AIM OF THE TASK
Below are lines of data; count those that contain "Нежный" and give the total alone.

Saved data entries
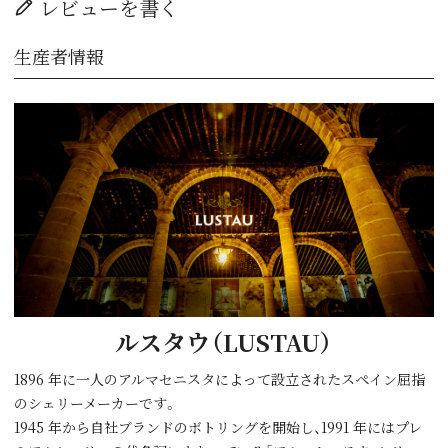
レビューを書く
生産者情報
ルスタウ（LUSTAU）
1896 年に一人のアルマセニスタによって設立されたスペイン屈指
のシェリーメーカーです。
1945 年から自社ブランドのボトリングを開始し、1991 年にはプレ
---
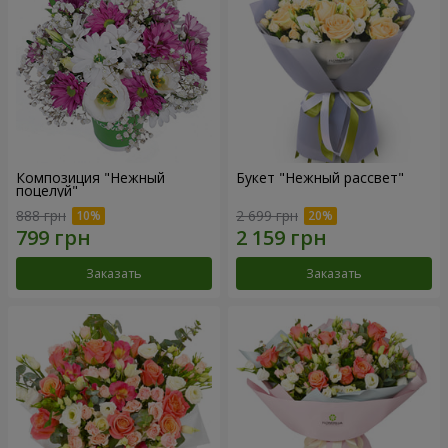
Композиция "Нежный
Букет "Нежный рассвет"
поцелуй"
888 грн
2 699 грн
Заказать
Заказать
==
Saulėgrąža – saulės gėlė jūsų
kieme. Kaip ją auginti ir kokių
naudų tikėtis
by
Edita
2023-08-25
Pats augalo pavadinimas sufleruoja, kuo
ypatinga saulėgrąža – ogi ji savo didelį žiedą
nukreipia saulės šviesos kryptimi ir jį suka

SOLVED PROBLEM
2